What 9/11 was like at the Pentagon

Dakota Wood, during his service as a Marine, was working at the Pentagon on the morning of September 11, 2001. As we approach the 15th anniversary, he shares his experiences from that day,

“I was a Marine Corps assistant to a director of a particular analytic office who worked for the secretary of defense. We actually had a meeting to attend, so I had escorted him out of the building to downtown D.C. About fifteen minutes later, we were informed that something had happened at the Pentagon”

“All the major buildings in D.C. were being evacuated. A lot of uncertainty, rumors of multiple aircraft in the air. New York had already happened. I, and about ten thousand other people, actually had to walk out of Washington D.C. and find our way back home. My car was in the south parking lot of the Pentagon so I couldn’t get to it. My wife picked me up at a subway station. We watched the news the rest the afternoon.”

“The next morning, I walked back into the Pentagon, stepping over fire hoses, debris and everything else. That was a pretty interesting day.”

Wood remembers the lives of those lost when the 9/11 hijackers flew the third plane into the Pentagon building.

“I had some good friends who worked in the Navy Intelligence and Operations Centers who saw the plane come in. Certainly, all those spaces were decimated. They had colleagues and friends they were working with who were killed in that attack.”

“An office that I had worked in just a few months prior was right above where the nose of the plane ended up penetrating (into the third ring). Some of my colleagues there were able to rush into the smoke and debris and help rescue people.”

“So for me, it was an indirect experience. The stories that came out of that were just inspiring because of the personal courage shown by the people directly involved, and also horrifying  with the deaths of the innocent people at the hands of terrorists.”

Looking back now, after 15 years of war against terrorism, we face increasing threats from vicious groups like ISIS. One question continues to surface: what have we learned from 9/11?

When considering the steps we could have been taking over the past decade to limit those threats, Wood believes today’s terrorism shows America’s policy of restraint has been less than effective.

“You’ve heard the cancer analogy: when cancer is detected in a body, the one thing you don’t do is treat it gingerly. You have to go in aggressively with treatment so that the cancer doesn’t metastasize and spread throughout the body.”

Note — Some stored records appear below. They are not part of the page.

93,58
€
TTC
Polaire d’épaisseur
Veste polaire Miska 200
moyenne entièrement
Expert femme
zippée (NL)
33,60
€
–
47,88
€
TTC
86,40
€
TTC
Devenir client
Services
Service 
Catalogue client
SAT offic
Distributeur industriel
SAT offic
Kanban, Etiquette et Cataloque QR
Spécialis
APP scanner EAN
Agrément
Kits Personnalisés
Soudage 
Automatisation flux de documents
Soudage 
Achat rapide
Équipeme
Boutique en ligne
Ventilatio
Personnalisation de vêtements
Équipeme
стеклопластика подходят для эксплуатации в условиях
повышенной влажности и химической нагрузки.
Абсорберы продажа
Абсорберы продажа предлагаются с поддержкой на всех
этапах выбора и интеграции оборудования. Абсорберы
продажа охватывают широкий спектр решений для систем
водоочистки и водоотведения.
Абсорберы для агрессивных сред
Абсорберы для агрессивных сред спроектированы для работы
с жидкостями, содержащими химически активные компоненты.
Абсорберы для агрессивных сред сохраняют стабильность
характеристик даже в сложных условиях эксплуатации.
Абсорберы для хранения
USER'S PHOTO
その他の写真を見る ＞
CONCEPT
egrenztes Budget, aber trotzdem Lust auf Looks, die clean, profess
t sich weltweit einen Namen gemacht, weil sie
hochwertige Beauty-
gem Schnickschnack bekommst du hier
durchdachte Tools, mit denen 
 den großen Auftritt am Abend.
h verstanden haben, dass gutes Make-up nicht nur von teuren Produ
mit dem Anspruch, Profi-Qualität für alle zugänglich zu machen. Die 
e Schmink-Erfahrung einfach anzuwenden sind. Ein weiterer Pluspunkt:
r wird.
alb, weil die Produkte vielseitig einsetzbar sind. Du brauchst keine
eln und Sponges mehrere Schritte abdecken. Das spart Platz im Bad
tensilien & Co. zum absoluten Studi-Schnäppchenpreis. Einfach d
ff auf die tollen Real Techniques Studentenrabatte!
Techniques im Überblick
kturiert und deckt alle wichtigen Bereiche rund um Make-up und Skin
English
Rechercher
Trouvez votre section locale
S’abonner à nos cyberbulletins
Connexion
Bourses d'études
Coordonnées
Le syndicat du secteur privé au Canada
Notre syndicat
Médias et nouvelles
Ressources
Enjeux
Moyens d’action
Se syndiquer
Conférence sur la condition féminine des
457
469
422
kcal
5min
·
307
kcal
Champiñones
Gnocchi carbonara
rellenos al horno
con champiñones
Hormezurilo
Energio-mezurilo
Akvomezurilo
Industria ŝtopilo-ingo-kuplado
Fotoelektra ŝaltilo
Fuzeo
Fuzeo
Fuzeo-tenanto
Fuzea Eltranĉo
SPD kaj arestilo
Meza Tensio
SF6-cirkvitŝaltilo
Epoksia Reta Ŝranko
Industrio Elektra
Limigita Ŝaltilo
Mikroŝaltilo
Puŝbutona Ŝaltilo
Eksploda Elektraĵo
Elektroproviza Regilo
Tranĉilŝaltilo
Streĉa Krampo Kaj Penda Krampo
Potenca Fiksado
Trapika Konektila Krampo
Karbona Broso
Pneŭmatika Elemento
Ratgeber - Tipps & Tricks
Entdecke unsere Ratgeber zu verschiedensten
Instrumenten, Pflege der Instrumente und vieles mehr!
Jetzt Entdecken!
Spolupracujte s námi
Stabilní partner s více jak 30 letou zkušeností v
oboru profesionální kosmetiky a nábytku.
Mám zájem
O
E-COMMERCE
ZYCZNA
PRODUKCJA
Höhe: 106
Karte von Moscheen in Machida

“That’s a great analogy for the terrorist situation that we see today. If we look at the Islamic State or ISIS right now in Syria and Iraq, if the U.S. had acted more aggressively, maintained a presence in Iraq to keep conditions from evolving that were favorable to these very violent terror groups, we wouldn’t have the problem we have today.”

“That doesn’t mean you’re invading every country, but you have to act confidently, aggressively, and you can’t half-step because the message is “the United States is involved, but they’re not being effective, therefore the U.S. is weak” and people are emboldened to be more aggressive than they would be otherwise.”


Dakota L. Wood, who served America for two decades in the U.S. Marine Corps, is the Senior Research Fellow for Defense Programs at The Heritage Foundation.